Pela direção da ACP participaram o presidente Gilvano Bronzoni, a vice-presidenta Josefa Silva, além das diretoras Sueleid Benevides, Tânia Ferraciolli e Leda Nubiato, que reforçaram a importância de iniciativas que valorizem as mulheres educadoras e ampliem os espaços de reconhecimento, expressão e autonomia. Para o presidente da ACP, Gilvano Bronzoni, a feira representa um momento de celebração, mas também de reconhecimento do papel das mulheres situs slot88 na educação e na sociedade. “Quando a ACP abre suas portas para a Feira Arte Mulher, estamos fazendo muito mais do que promover um evento cultural. Estamos afirmando que as mulheres educadoras têm talento, criatividade, voz e protagonismo.

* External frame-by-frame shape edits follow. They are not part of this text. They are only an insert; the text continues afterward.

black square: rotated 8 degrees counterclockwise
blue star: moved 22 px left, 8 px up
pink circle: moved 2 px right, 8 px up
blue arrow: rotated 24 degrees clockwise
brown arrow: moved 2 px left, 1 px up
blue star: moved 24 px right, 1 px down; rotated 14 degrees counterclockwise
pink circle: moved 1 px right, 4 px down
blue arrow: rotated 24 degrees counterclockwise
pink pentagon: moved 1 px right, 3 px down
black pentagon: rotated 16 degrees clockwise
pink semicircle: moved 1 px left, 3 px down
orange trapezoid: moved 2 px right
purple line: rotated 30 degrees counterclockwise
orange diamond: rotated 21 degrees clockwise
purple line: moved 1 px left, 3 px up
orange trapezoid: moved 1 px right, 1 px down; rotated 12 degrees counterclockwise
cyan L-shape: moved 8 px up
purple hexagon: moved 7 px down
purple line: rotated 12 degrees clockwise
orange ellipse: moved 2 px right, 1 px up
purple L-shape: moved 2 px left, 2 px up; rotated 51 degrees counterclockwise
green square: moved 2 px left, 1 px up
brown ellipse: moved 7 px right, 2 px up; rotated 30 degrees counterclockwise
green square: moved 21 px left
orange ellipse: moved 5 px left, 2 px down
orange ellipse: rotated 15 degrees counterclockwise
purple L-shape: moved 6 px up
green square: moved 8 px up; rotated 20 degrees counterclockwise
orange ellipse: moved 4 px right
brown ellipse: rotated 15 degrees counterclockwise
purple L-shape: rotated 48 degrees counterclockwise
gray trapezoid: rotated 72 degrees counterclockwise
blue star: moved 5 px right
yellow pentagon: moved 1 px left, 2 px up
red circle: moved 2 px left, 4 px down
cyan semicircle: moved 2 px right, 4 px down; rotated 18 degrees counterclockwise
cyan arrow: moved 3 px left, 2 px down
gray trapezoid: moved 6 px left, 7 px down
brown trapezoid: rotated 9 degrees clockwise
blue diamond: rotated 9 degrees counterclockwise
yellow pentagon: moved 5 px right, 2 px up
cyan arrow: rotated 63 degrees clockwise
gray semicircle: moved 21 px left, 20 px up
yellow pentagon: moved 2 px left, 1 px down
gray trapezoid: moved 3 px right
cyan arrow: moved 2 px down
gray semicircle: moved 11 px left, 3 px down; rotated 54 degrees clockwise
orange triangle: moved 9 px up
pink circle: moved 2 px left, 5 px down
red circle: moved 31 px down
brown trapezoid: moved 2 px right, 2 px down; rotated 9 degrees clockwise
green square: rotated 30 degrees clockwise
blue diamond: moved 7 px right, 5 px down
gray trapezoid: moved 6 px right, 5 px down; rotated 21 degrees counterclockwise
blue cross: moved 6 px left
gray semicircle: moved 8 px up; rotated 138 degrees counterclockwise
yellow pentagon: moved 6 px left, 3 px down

Valorizar essas produções é também reconhecer a força das mulheres que constroem todos os dias a educação pública e que seguem lutando por respeito, igualdade e por uma sociedade sem violência”, destacou.
A vice-presidenta da ACP, Josefa Silva, também ressaltou a potência das mulheres educadoras e a importância de criar espaços de visibilidade para seus talentos. “A presença de tantas mulheres expondo seus trabalhos mostra a força que existe dentro da nossa categoria. A Feira Arte Mulher é um espaço de valorização, mas também de encontro, de fortalecimento e de reconhecimento das mulheres que transformam suas histórias, suas habilidades e sua criatividade em arte, cultura e autonomia”, afirmou.

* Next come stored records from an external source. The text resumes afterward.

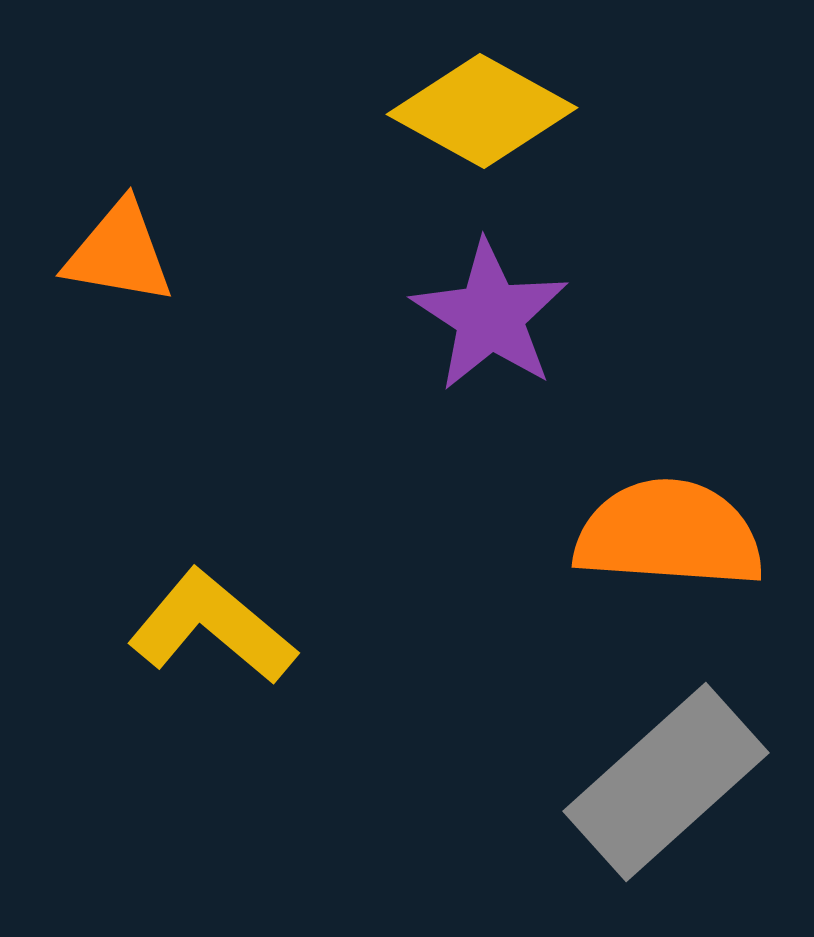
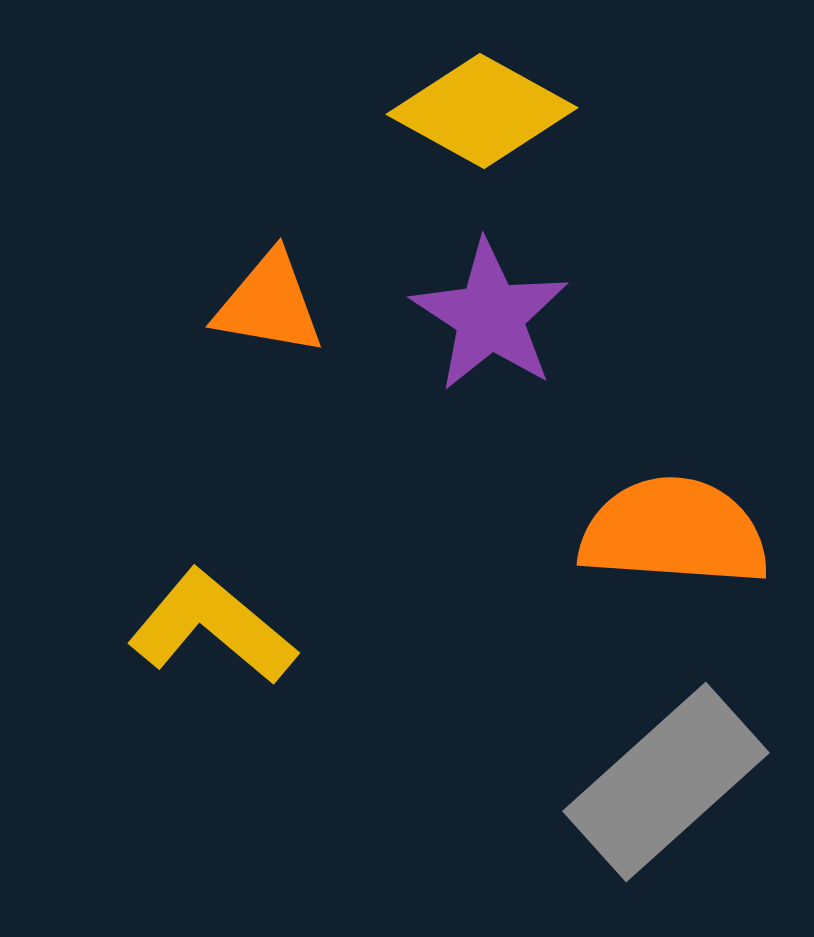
orange triangle: moved 150 px right, 51 px down
orange semicircle: moved 5 px right, 2 px up
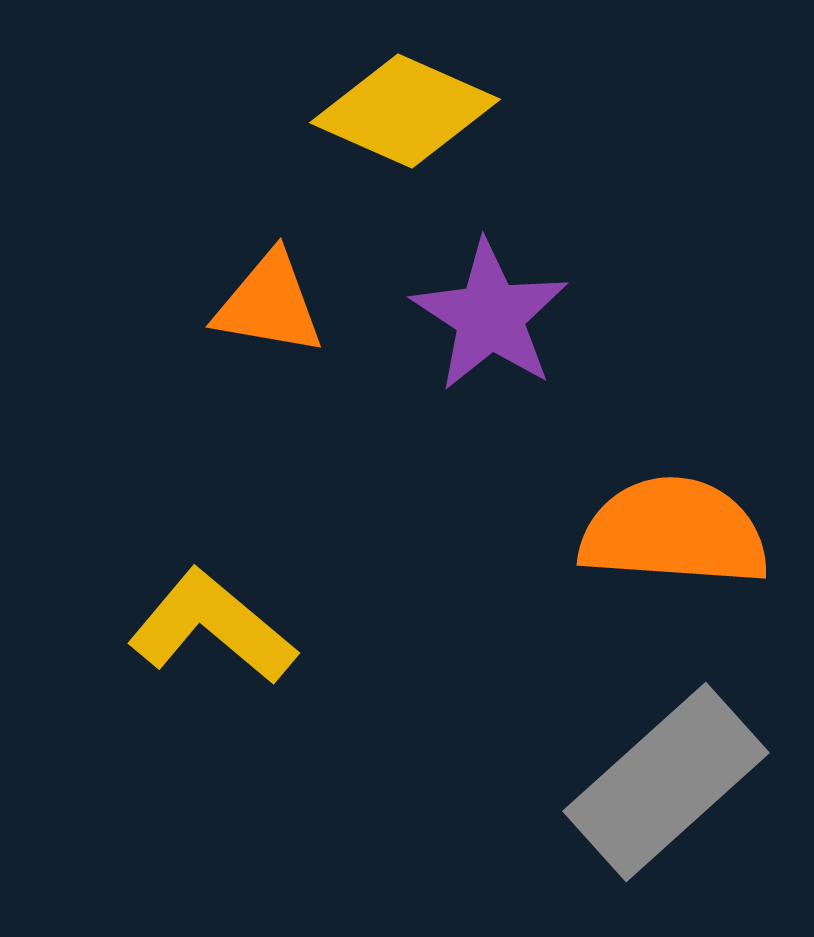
yellow diamond: moved 77 px left; rotated 5 degrees counterclockwise
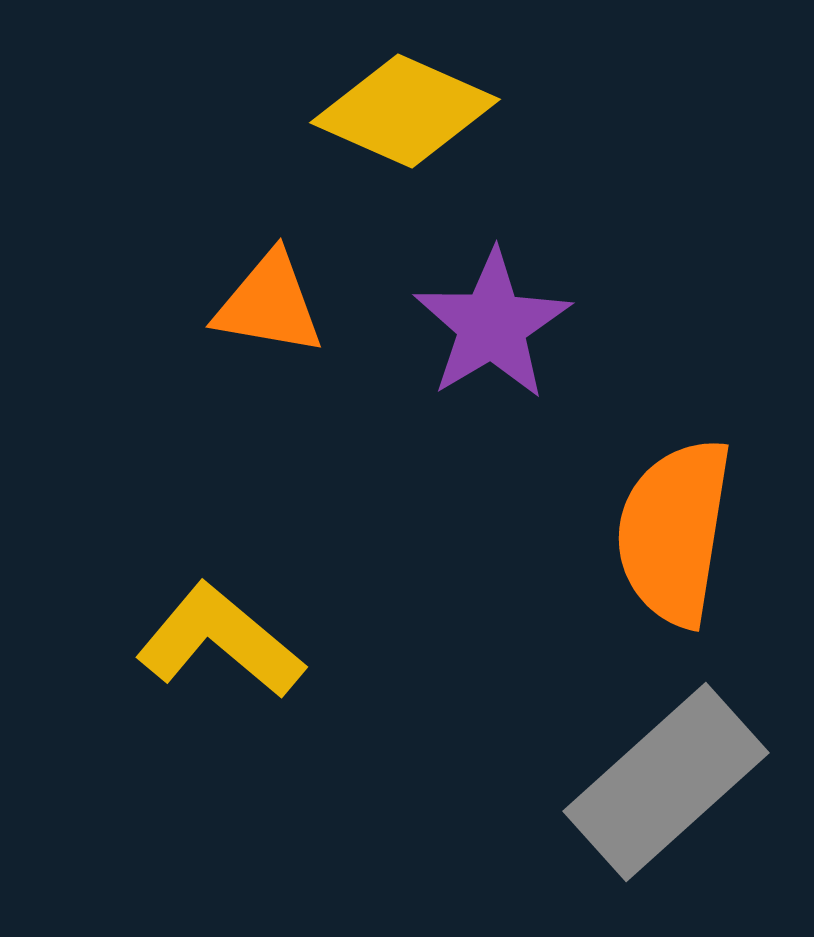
purple star: moved 2 px right, 9 px down; rotated 8 degrees clockwise
orange semicircle: rotated 85 degrees counterclockwise
yellow L-shape: moved 8 px right, 14 px down
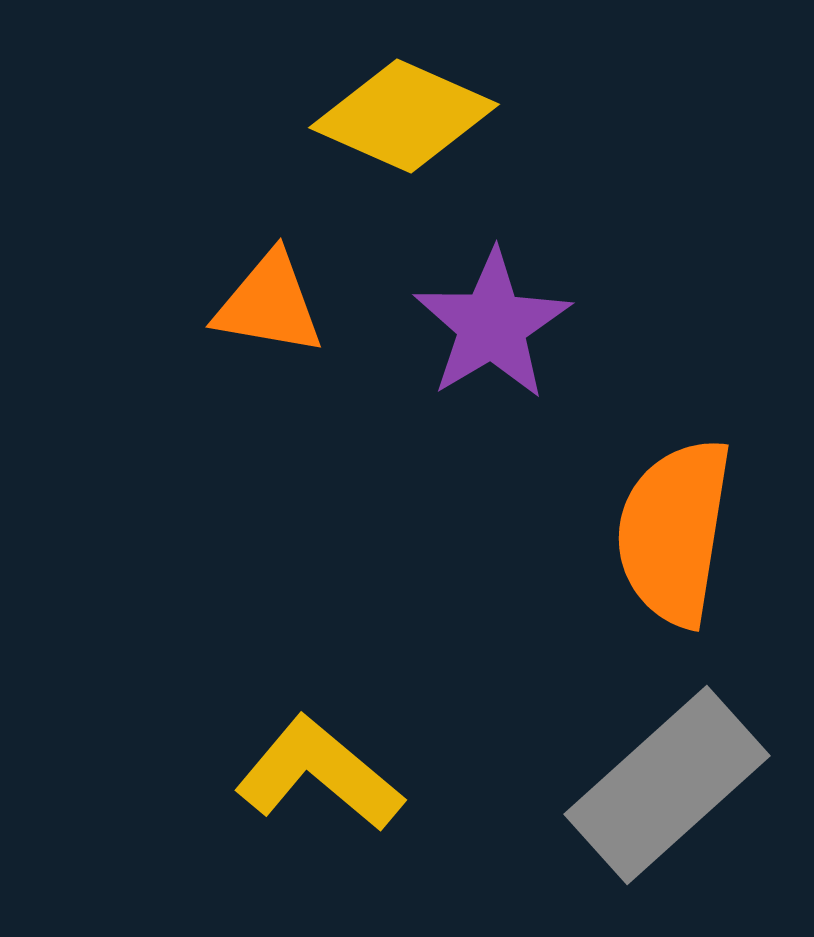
yellow diamond: moved 1 px left, 5 px down
yellow L-shape: moved 99 px right, 133 px down
gray rectangle: moved 1 px right, 3 px down
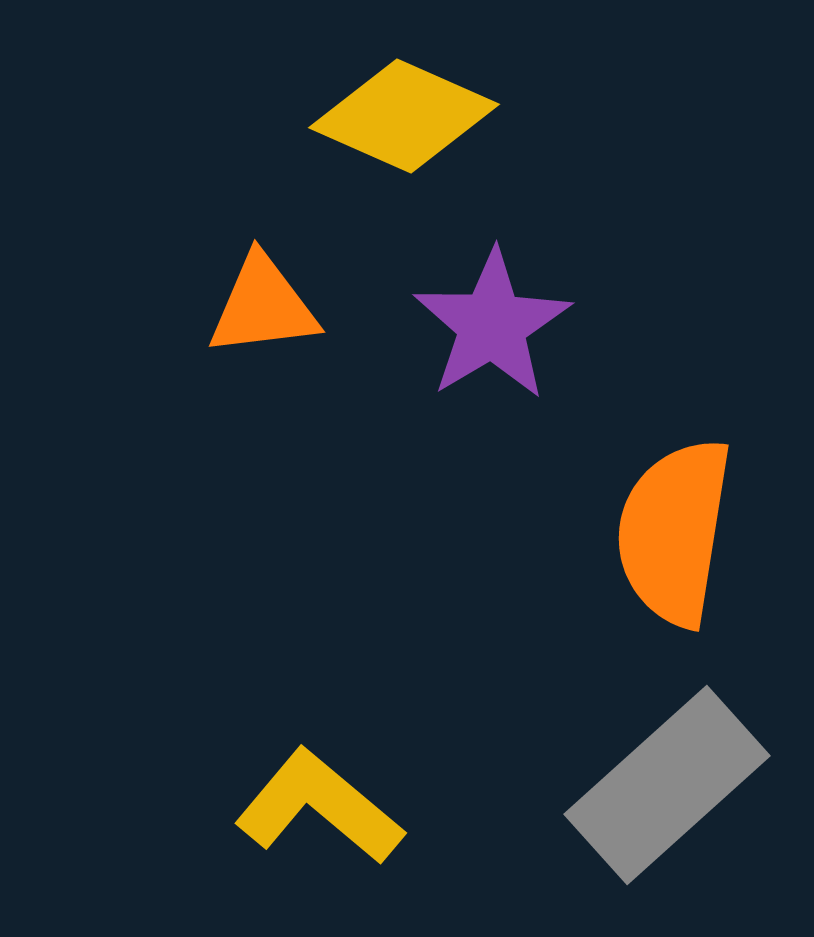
orange triangle: moved 6 px left, 2 px down; rotated 17 degrees counterclockwise
yellow L-shape: moved 33 px down
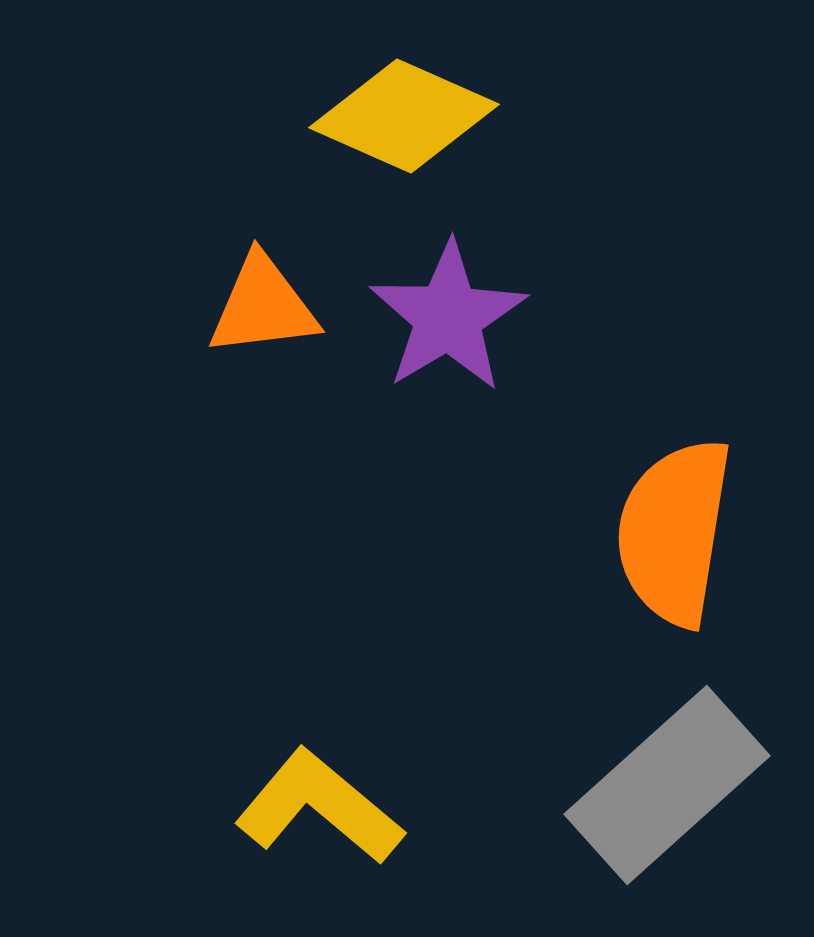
purple star: moved 44 px left, 8 px up
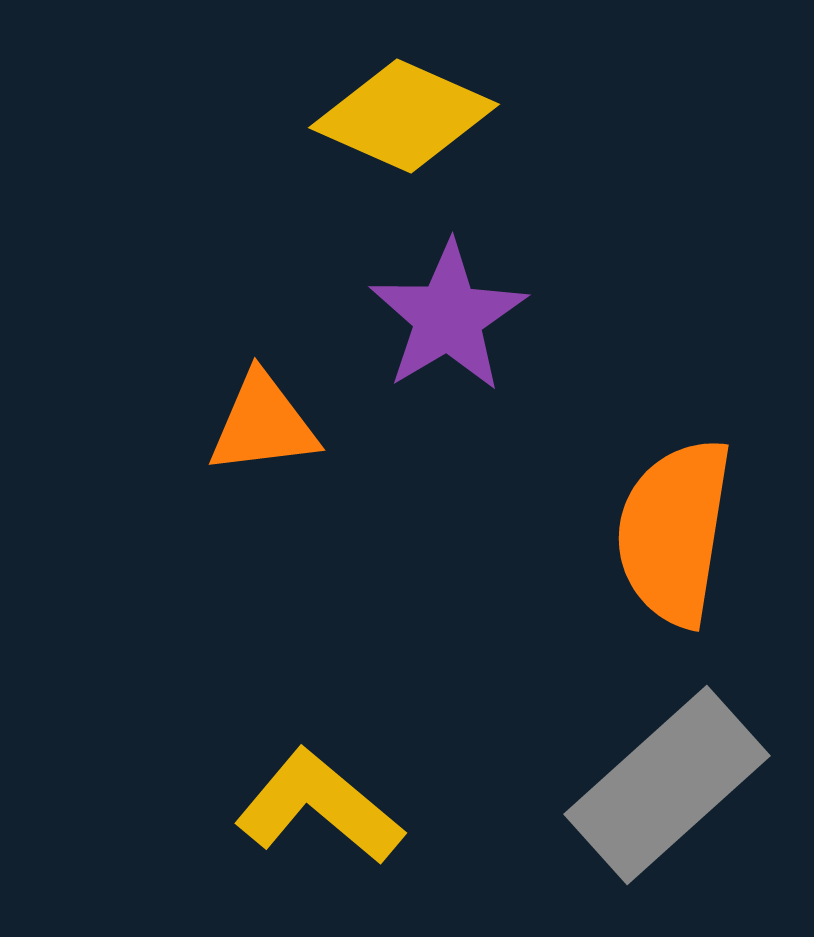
orange triangle: moved 118 px down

A presidenta da CNTE, Fátima Silva destacou o caráter político e histórico do mês de março e a importância da organização das mulheres. “O 8 de março é uma data de luta, uma data política. E ver um sindicato como a ACP criando espaços que valorizam as mulheres educadoras é fundamental. As mulheres são maioria na educação pública brasileira e também estão na linha de frente das lutas por direitos, por democracia e por uma sociedade mais justa e igualitária”, pontuou.
Já a diretora da Secretaria Social e Cultural da ACP, Sueleid Benevides, ressaltou que a feira nasceu com o objetivo de dar visibilidade às múltiplas habilidades das educadoras. “A Feira Arte Mulher nasce justamente desse desejo de criar um espaço de visibilidade para as mulheres educadoras. Muitas delas carregam talentos incríveis que, muitas vezes, ficam invisíveis no cotidiano. Aqui nós celebramos essas habilidades, fortalecemos a economia criativa e mostramos que a arte também é uma forma de resistência e de expressão das mulheres”, afirmou.
Além da feira de exposições, a programação também contou com momentos culturais que emocionaram o público presente, como a apresentação de dança das aposentadas da ACP e a participação do Coral da ACP, reforçando a arte e a cultura como instrumentos de expressão, encontro e celebração. Mais do que um evento, a III Feira Arte Mulher reafirma o compromisso da ACP com a valorização das mulheres educadoras e com a construção de espaços que fortaleçam o reconhecimento, a autonomia e a participação das mulheres na vida social, cultural e política.
Em um mês marcado pela reflexão e pela luta por direitos, a feira se consolida como um momento de encontro, troca de experiências e celebração da força, da criatividade e da resistência das mulheres que constroem diariamente a educação pública e seguem transformando a sociedade com seu trabalho, sua arte e sua coragem.